#### [DESCRIPTION OF THE TASK]
Look through the listing for the string "training" and copy out every line that holds it.

#### [GIVEN RECORDS]
=== Begin Enclosure ===

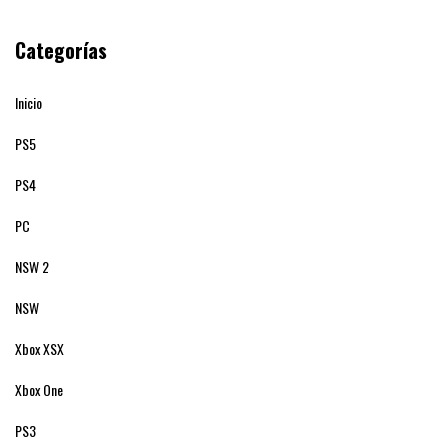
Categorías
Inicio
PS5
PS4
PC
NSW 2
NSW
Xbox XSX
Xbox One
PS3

=== End Enclosure ===
=== Begin Enclosure ===

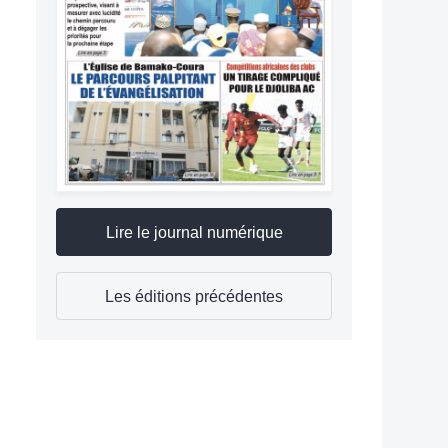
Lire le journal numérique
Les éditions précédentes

=== End Enclosure ===
=== Begin Enclosure ===

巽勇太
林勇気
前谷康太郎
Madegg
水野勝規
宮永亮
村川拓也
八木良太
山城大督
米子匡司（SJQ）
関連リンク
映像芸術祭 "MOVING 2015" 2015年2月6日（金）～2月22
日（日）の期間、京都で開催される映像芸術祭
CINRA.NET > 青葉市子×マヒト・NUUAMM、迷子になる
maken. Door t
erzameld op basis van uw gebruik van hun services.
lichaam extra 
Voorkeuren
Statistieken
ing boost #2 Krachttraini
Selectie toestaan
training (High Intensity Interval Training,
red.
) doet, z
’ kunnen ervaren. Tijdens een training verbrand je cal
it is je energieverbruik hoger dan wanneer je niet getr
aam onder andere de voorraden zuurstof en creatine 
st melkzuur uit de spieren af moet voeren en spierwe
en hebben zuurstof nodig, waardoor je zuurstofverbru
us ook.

=== End Enclosure ===

#### [PROBLEM SOLUTION]
training (High Intensity Interval Training,
’ kunnen ervaren. Tijdens een training verbrand je cal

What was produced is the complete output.